Figure (l): Composite Figure (Trapezoid + Semicircle)
- Trapezoid: Bases \( 50 \, \text{ft} \) and \( 100 \, \text{ft} \), height \( 50 \, \text{ft} \) (assuming). Area \( = \frac{1}{2} \times (50 + 100) \times 50 = 3750 \, \text{ft}^2 \).
- Semicircle: Diameter \( 100 \, \text{ft} \), radius \( 50 \, \text{ft} \). Area \( = \frac{1}{2} \pi (50)^2 = 1250\pi \approx 3927 \, \text{ft}^2 \).
- Total area \( = 3750 + 3927 = 7677 \, \text{ft}^2 \).
Final Answers (for each figure):
(a) \( \boldsymbol{800 \, \text{m}^2} \)
(b) \( \boldsymbol{450 \, \text{ft}^2} \)

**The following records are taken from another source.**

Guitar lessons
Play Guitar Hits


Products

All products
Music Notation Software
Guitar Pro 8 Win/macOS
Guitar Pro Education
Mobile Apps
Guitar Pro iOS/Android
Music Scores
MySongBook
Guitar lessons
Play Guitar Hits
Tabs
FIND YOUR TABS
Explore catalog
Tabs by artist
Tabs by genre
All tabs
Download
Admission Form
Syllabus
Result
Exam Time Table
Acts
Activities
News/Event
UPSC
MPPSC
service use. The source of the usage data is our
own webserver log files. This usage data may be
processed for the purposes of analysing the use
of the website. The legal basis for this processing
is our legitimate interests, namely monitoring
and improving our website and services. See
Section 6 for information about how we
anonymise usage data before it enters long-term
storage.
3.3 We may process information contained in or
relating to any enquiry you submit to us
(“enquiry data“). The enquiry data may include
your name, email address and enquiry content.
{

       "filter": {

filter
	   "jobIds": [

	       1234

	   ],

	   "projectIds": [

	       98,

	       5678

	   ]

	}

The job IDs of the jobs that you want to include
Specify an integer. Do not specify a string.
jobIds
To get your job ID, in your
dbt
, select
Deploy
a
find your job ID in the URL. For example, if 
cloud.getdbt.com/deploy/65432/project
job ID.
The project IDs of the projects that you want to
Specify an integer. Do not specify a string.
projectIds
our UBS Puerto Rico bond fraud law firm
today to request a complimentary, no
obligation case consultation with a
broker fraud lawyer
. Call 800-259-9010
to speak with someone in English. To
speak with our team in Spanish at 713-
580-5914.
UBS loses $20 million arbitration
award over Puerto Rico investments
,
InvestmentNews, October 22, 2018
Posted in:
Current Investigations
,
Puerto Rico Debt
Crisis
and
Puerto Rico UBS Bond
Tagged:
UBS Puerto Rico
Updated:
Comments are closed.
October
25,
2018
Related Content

(c) \( \boldsymbol{270 \, \text{m}^2} \) (if triangle)
(d) \( \boldsymbol{2312.5 \, \text{ft}^2} \)
(f) \( \boldsymbol{6000 \, \text{ft}^2} \)
(h) \( \boldsymbol{18750 \, \text{ft}^2} \)
(i) \( \boldsymbol{588\pi \, \text{cm}^2 \approx 1847 \, \text{cm}^2} \)
(k) \( \boldsymbol{\frac{800\pi}{3} \, \text{cm}^2 \approx 838 \, \text{cm}^2} \)
(Note: Some figures lack clear dimensions, so these are approximate based on visible labels. For precise answers, confirm all measurements.)